If there is a copy of this song still in existence, the only person who could possibly have it would be Edwina. I suspect that that copy no longer exists. So, working purely from memory, it had an oddly upbeat tune and some excellent chord progressions and the lyrics went like this:
She's gone away, she won't come back,
and she probably thinks I don't care
I tried to write a song for her,
but it reduced me to despair
So I talk to my blank sheet of paper
And I don't know who to blame
How can I write a song for her
When nothing rhymes with her name?
It's months now since she went away
It's so long since I've seen her
I tried to write a song for her
But nothing rhymes with Edwina
It's not that I don't like her name
It's the best I've ever heard
But trying to find a rhyme for it
Is nothing short of absurd
So I sit with my blank sheet of paper
And I wonder how many times
I could have written a song for her
If I could find a word that rhymes
It's months now since she went away
I't so long since I've seen her
I tried to write a song for her
But nothing rhymes with Edwina
For the record, Edwina was a little bit moved and deeply, deeply amused by this. But, since I still lacked the courage to actually suggest going out some time, it all went nowhere. Over time, we gradually drifted apart ( I suspect she utterly disapproved of my increasingly lefty politics) and in the end Edwina married a very nice guy who was not much like me at all.

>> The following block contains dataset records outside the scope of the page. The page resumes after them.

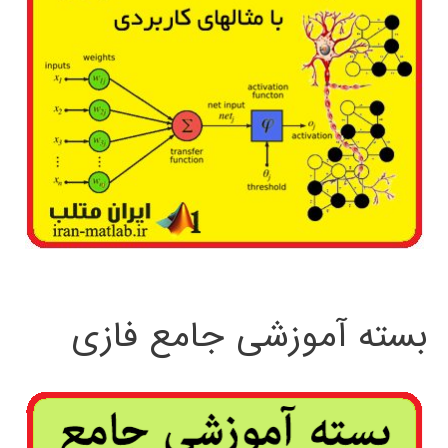
بسته آموزشی جامع فازی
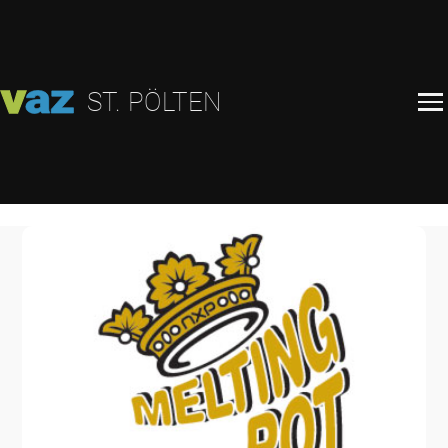
ST. PÖLTEN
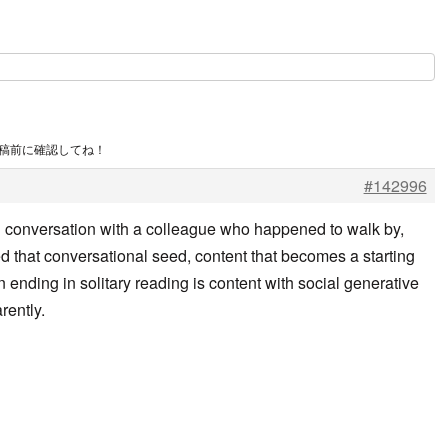
投稿前に確認してね！
#142996
l conversation with a colleague who happened to walk by,
 that conversational seed, content that becomes a starting
n ending in solitary reading is content with social generative
rently.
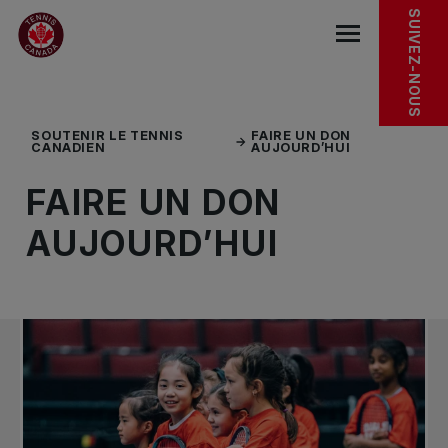
Sauter au menu principal
Sauter au contenu principal
Sauter au pied de page
DONNER EST LE PREMIER SERVICE
REJOIGNEZ-NOUS
SUIVEZ-NOUS
base.navigat
SOUTENIR LE TENNIS
FAIRE UN DON
CANADIEN
AUJOURD’HUI
FAIRE UN DON
AUJOURD’HUI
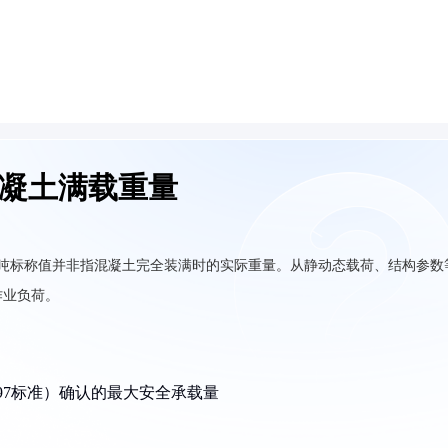
混凝土满载重量
5吨标称值并非指混凝土完全装满时的实际重量。从静动态载荷、结构参数
作业负荷。
4397标准）确认的最大安全承载量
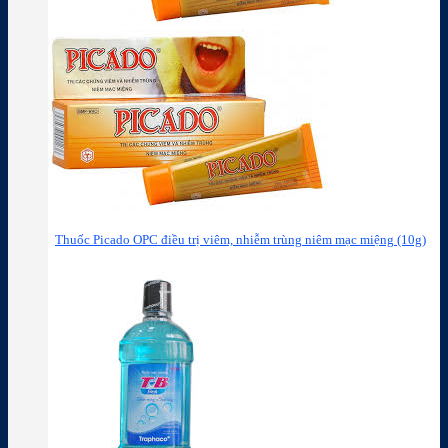
Thuốc Picado OPC điều trị viêm, nhiễm trùng niêm mạc miệng (10g)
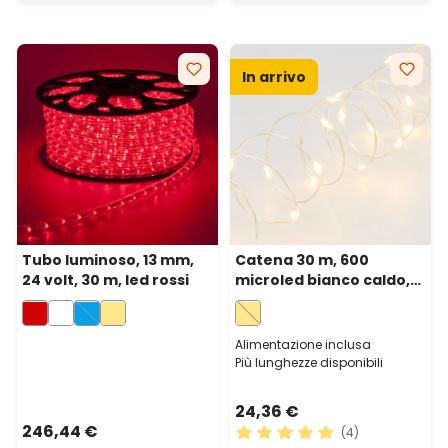
In arrivo
Tubo luminoso, 13 mm,
Catena 30 m, 600
24 volt, 30 m, led rossi
microled bianco caldo,
cavo metal argento
Alimentazione inclusa
Più lunghezze disponibili
24,36 €
246,44 €
(4)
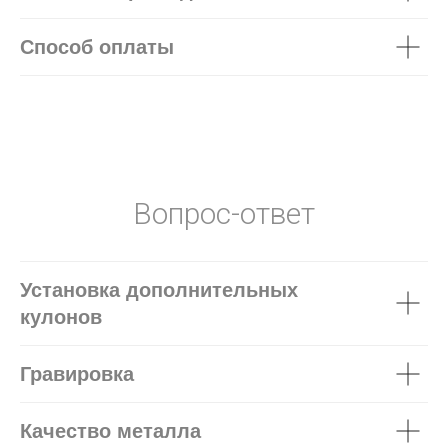
Способ оплаты
Вопрос-ответ
Установка дополнительных
кулонов
Гравировка
Качество металла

Whether her husband ever wrote her any songs is unknown, but if he did they were probably better than that one.
I, on the other hand, spent several years considering whether I should just join a monastry. Of course, it all ended happily when I met and married my true soulmate, whom I still love to distraction.
I don't know where Edwina is now or what she is doing. I just hope that she is happy, and, more importantly, that she spends no time whatsoever googling her own name.